Tuesday, July 5, 2016

Star Trek: The Motion Picture (1979)

Director: Robert Wise

Notable Cast: William Shatner, Leonard Nimoy, DeForest Kelley, Stephen Collins, Persis Khambatta, James Doohan, Walter Koenig, Nichelle Nichols, George Takei

With the third Star Trek reboot film on the way, it was requested that we cover the original film series for review. It has been a good ten years since my last Star Trek marathon, so the timing seemed right to revisit them and take a gander at a series that has been part of my life since, well, essentially birth. To be honest, I wasn’t looking forward to reviewing the first film of the franchise, aptly called Star Trek: The Motion Picture, because it was never a film that interested me outside of kick starting the franchise again. Now I remember why I disliked the film so much. It’s a mediocre episode of the show elongated with needlessly artsy elements that desperately wants to be a theatrical movie going experience without the writing or pacing to make it a positive experience. The film is certainly one with its own positive features, but Star Trek: The Motion Picture is a boring and dragging cinematic experience that almost completely misses the mark.

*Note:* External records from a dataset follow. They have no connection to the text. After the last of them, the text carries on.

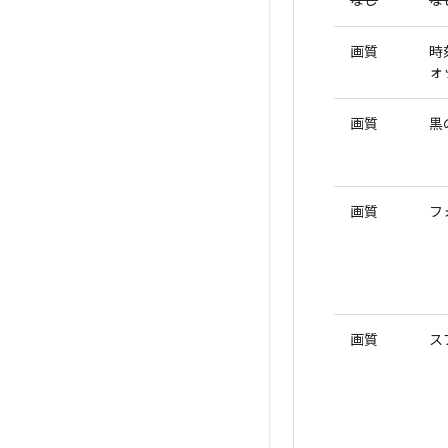
なし
な
画質
時
ォ
画質
黒
画質
フ
画質
ス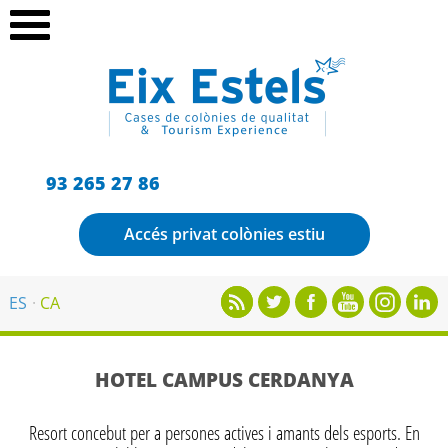
93 265 27 86
Accés privat colònies estiu
ES
CA
HOTEL CAMPUS CERDANYA
Resort concebut per a persones actives i amants dels esports. En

When an space cloud/ship anomaly is discovered on a path straight for Earth, Admiral Kirk (Shatner) takes back control of the Enterprise from its latest Captain (Collins) to set a course for intercept. With his old crew rejoining him, including Bones (Kelley) and science officer Spock (Nimoy), they will uncover something never seen before in the universe - an entity called V’Ger that will shake the foundations of what they know to be human.

"Look at our new fancy muted color uniforms, they are bland like this movie!"
The original Star Trek series was known for its fun adventure stories littered with charismatic characters and social commentary. Star Trek: The Motion Picture essentially abandons all of those things in an attempt to create a cinematic experience in line with the recently hailed 2001: A Space Odyssey. While the time period that stretched from the end of the series to this first movie was lengthy and the times had definitely changed, the reason why the series earned such a cult status was for its fun and slyly smart approach to its stories. It’s the shift away from this ideology that has left so many fans and critics so cold to this film and why it remains one that certainly doesn’t get a lot of love.

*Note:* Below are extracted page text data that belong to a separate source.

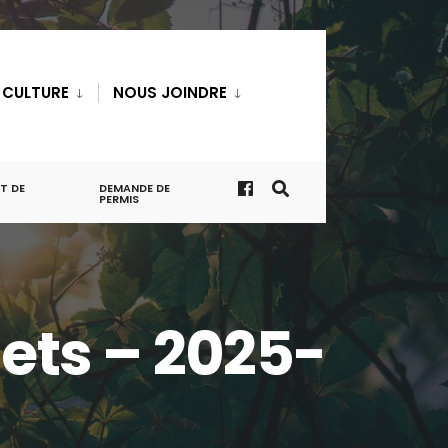
T CULTURE
NOUS JOINDRE
T DE
DEMANDE DE
PERMIS
nets – 2025-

It’s not that the film doesn’t deserve some credit for its positive elements. The score is phenomenal, adding at least some life to its horrendously long shots of the Enterprise moving through space, and the visuals are strong from director Robert Wise who truly tries to make this film a motion picture experience for its audience. Even the special effects hold up remarkably well for its time and for that I have to give the film some credit because it creates enough of a visual experience to prevent me from punching my television out of sheer boredom.

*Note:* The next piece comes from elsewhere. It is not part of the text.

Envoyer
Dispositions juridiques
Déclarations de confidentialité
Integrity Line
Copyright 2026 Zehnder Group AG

Which brings me to the main issue that plagues Star Trek: The Motion Picture. This movie moves at a snail’s pace and proceeds to add in the amount of plot progressions and character depth that a mediocre episode of the TV series would have had. For a movie that’s well over two hours, they take their fuckin’ time doing anything in the film. Shots of the Enterprise as Kirk and Scotty take a shuttle ride to the ship bore to tears and a latter sequence where the ship enters the “field” of the foreign mass seem to last years instead of minutes. Look, more random space texture! Goody! As if to make matters worse, the film seems to rush the rest of the script when it comes to character development. Potentially strong interactions between Kirk and Decker are shoved aside after a half hour, Bones is essentially brought in to give nonsensical quips, and the charisma of the cast seems to be as void and slow as the space that the Enterprise meanders across. Even the theme of the film, which seems to be focused on the human quality of needing something illogical to feel complete, is barely explored and often muddled in the narrative leaving a lot of potentially smart dialogue and writing stuck in an airlock. The few action-y tidbits that happen are more or less focused on visual experience rather than a tension or excitement. A worm hole issue with the warp drive actually blurs colors onscreen and then puts the cast in slow motion. Slow motion. As if this film needed that to extend its already lengthy feel.

Desolate expanse. Like the plotting.
At times, I want to respect what Star Trek: The Motion Picture attempts to do to reinvent the franchise for the theatrical audience. However, it’s almost like the film specifically targeted fun sequences and thoughtful writing for extermination when it decided to take a more artful approach to its story. There are a handful of people out there I know that will defend this film, but rewatching it for this recent marathon has only solidified my distaste for what this film is.